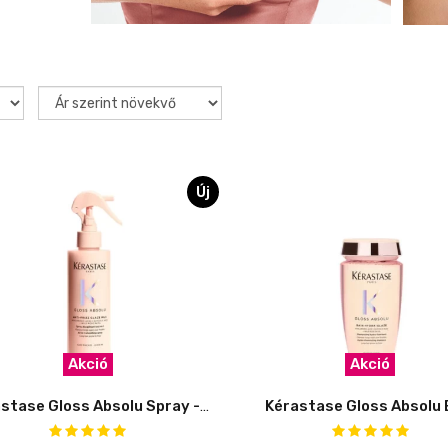
Új
Akció
Akció
Kérastase Gloss Absolu Spray - TRAVEL SIZE
Kérastase Gloss Absolu 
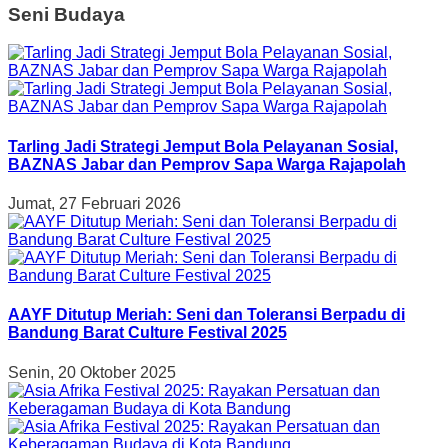
Seni Budaya
Tarling Jadi Strategi Jemput Bola Pelayanan Sosial,
BAZNAS Jabar dan Pemprov Sapa Warga Rajapolah
Jumat, 27 Februari 2026
AAYF Ditutup Meriah: Seni dan Toleransi Berpadu di
Bandung Barat Culture Festival 2025
Senin, 20 Oktober 2025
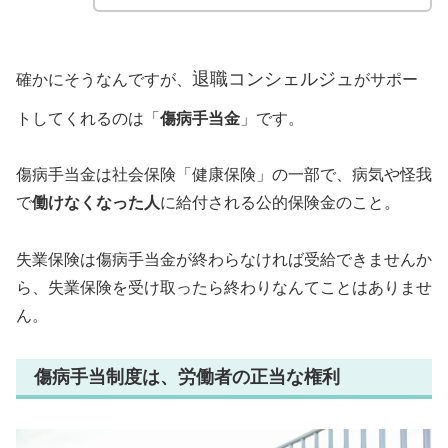
退職コンシェルジュ
確かにそうなんですが、
がサポー
トしてくれるのは「
傷病手当金
」です。
傷病手当金は社会保険「健康保険」の一部で、病気や怪我
で
働けなくなった人
に給付される公的保険金のこと。
失業保険は傷病手当金が終わらなければ受給できませんか
ら、失業保険を受け取ったら終わりなんてことはありませ
ん。
傷病手当制度は、労働者の正当な権利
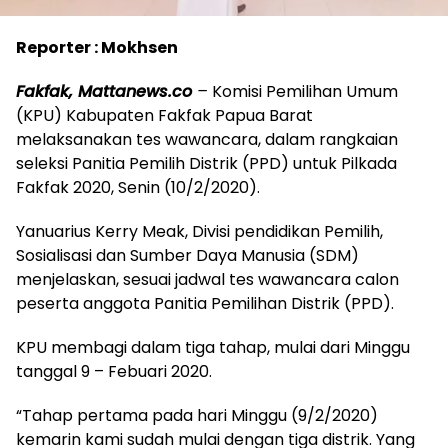
Reporter : Mokhsen
Fakfak, Mattanews.co
–
Komisi Pemilihan Umum
(KPU) Kabupaten Fakfak Papua Barat
melaksanakan tes wawancara, dalam rangkaian
seleksi Panitia Pemilih Distrik (PPD) untuk Pilkada
Fakfak 2020, Senin (10/2/2020).
Yanuarius Kerry Meak, Divisi pendidikan Pemilih,
Sosialisasi dan Sumber Daya Manusia (SDM)
menjelaskan, sesuai jadwal tes wawancara calon
peserta anggota Panitia Pemilihan Distrik (PPD).
KPU membagi dalam tiga tahap, mulai dari Minggu
tanggal 9 – Febuari 2020.
“Tahap pertama pada hari Minggu (9/2/2020)
kemarin kami sudah mulai dengan tiga distrik. Yang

> _Task to complete_:
Could you reproduce exactly the lines from the first line of the listing through the line containing "melaksanakan tes wawancara, dalam rangkaian", both included, with pictures left out?

> _Solved problem_:
Új
Akció
Akció
Kérastase Gloss Absolu Spray - TRAVEL SIZE
Kérastase Gloss Absolu 
Seni Budaya
Tarling Jadi Strategi Jemput Bola Pelayanan Sosial,
BAZNAS Jabar dan Pemprov Sapa Warga Rajapolah
Jumat, 27 Februari 2026
AAYF Ditutup Meriah: Seni dan Toleransi Berpadu di
Bandung Barat Culture Festival 2025
Senin, 20 Oktober 2025
退職コンシェルジュ
確かにそうなんですが、
がサポー
トしてくれるのは「
傷病手当金
」です。
傷病手当金は社会保険「健康保険」の一部で、病気や怪我
で
働けなくなった人
に給付される公的保険金のこと。
失業保険は傷病手当金が終わらなければ受給できませんか
ら、失業保険を受け取ったら終わりなんてことはありませ
ん。
傷病手当制度は、労働者の正当な権利
Reporter : Mokhsen
Fakfak, Mattanews.co
–
Komisi Pemilihan Umum
(KPU) Kabupaten Fakfak Papua Barat
melaksanakan tes wawancara, dalam rangkaian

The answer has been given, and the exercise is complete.